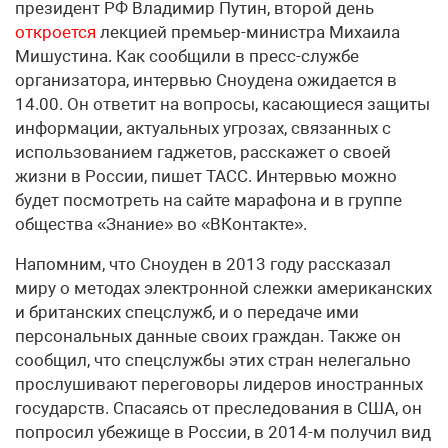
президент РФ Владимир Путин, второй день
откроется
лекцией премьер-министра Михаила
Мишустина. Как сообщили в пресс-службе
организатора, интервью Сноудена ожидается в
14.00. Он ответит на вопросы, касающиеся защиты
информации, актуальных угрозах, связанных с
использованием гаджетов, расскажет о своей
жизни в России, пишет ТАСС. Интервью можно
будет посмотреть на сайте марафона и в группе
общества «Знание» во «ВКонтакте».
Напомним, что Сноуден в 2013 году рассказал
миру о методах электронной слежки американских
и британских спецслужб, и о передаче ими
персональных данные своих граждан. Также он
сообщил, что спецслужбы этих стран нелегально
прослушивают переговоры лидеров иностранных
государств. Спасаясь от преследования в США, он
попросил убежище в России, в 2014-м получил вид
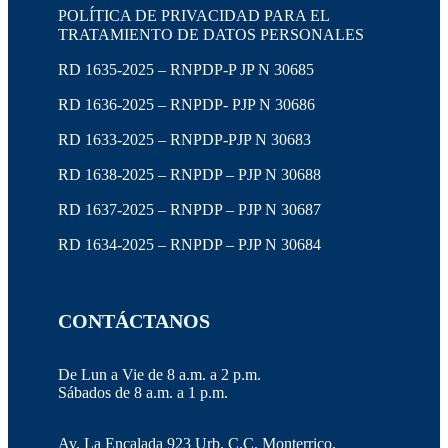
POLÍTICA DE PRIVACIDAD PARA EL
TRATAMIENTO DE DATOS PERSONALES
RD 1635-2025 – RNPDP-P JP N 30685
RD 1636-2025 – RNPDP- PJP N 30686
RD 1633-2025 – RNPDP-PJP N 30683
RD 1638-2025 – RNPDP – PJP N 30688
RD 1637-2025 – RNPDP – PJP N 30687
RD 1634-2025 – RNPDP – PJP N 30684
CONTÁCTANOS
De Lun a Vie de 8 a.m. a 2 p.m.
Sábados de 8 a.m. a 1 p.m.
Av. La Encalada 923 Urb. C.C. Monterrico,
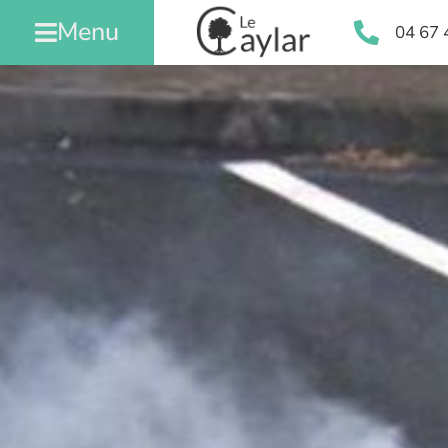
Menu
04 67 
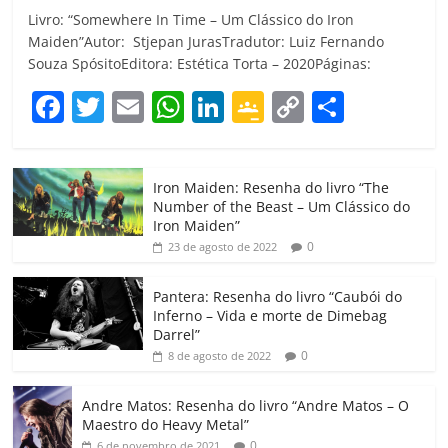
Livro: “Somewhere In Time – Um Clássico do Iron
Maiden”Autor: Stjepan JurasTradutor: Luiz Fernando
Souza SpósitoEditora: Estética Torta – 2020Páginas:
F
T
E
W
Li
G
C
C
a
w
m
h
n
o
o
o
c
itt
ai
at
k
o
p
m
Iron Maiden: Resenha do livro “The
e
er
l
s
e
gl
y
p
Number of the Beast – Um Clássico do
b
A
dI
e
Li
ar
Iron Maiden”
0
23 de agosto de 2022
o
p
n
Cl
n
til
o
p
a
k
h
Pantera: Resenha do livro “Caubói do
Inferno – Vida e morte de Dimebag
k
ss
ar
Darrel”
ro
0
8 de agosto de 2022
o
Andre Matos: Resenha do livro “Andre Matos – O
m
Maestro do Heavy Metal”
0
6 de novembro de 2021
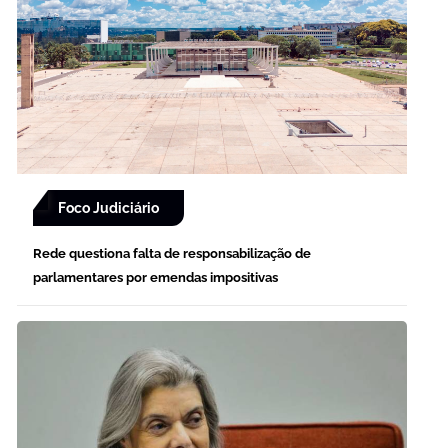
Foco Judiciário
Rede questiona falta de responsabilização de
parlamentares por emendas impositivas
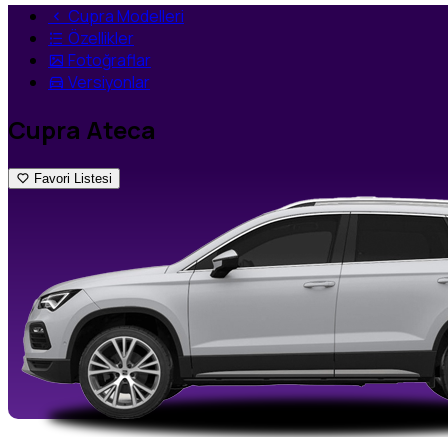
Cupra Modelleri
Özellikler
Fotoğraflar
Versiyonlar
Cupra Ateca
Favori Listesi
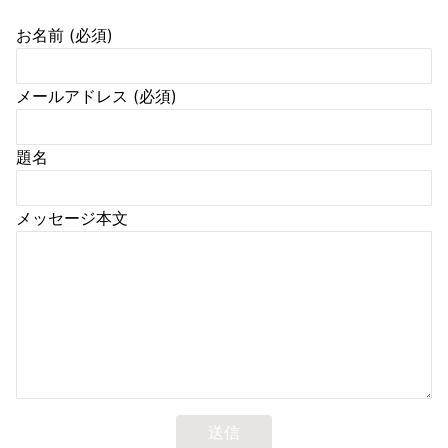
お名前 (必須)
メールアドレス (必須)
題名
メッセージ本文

____________

#### Exercise instructions
The output should consist of every entry above, printed exactly, with the images removed.

#### Finished task
президент РФ Владимир Путин, второй день
откроется
лекцией премьер-министра Михаила
Мишустина. Как сообщили в пресс-службе
организатора, интервью Сноудена ожидается в
14.00. Он ответит на вопросы, касающиеся защиты
информации, актуальных угрозах, связанных с
использованием гаджетов, расскажет о своей
жизни в России, пишет ТАСС. Интервью можно
будет посмотреть на сайте марафона и в группе
общества «Знание» во «ВКонтакте».
Напомним, что Сноуден в 2013 году рассказал
миру о методах электронной слежки американских
и британских спецслужб, и о передаче ими
персональных данные своих граждан. Также он
сообщил, что спецслужбы этих стран нелегально
прослушивают переговоры лидеров иностранных
государств. Спасаясь от преследования в США, он
попросил убежище в России, в 2014-м получил вид
POLÍTICA DE PRIVACIDAD PARA EL
TRATAMIENTO DE DATOS PERSONALES
RD 1635-2025 – RNPDP-P JP N 30685
RD 1636-2025 – RNPDP- PJP N 30686
RD 1633-2025 – RNPDP-PJP N 30683
RD 1638-2025 – RNPDP – PJP N 30688
RD 1637-2025 – RNPDP – PJP N 30687
RD 1634-2025 – RNPDP – PJP N 30684
CONTÁCTANOS
De Lun a Vie de 8 a.m. a 2 p.m.
Sábados de 8 a.m. a 1 p.m.
Av. La Encalada 923 Urb. C.C. Monterrico,
Menu
04 67 
Livro: “Somewhere In Time – Um Clássico do Iron
Maiden”Autor: Stjepan JurasTradutor: Luiz Fernando
Souza SpósitoEditora: Estética Torta – 2020Páginas:
F
T
E
W
Li
G
C
C
a
w
m
h
n
o
o
o
c
itt
ai
at
k
o
p
m
Iron Maiden: Resenha do livro “The
e
er
l
s
e
gl
y
p
Number of the Beast – Um Clássico do
b
A
dI
e
Li
ar
Iron Maiden”
0
23 de agosto de 2022
o
p
n
Cl
n
til
o
p
a
k
h
Pantera: Resenha do livro “Caubói do
Inferno – Vida e morte de Dimebag
k
ss
ar
Darrel”
ro
0
8 de agosto de 2022
o
Andre Matos: Resenha do livro “Andre Matos – O
m
Maestro do Heavy Metal”
0
6 de novembro de 2021
Foco Judiciário
Rede questiona falta de responsabilização de
parlamentares por emendas impositivas
Cupra Modelleri
Özellikler
Fotoğraflar
Versiyonlar
Cupra Ateca
Favori Listesi
お名前 (必須)
メールアドレス (必須)
題名
メッセージ本文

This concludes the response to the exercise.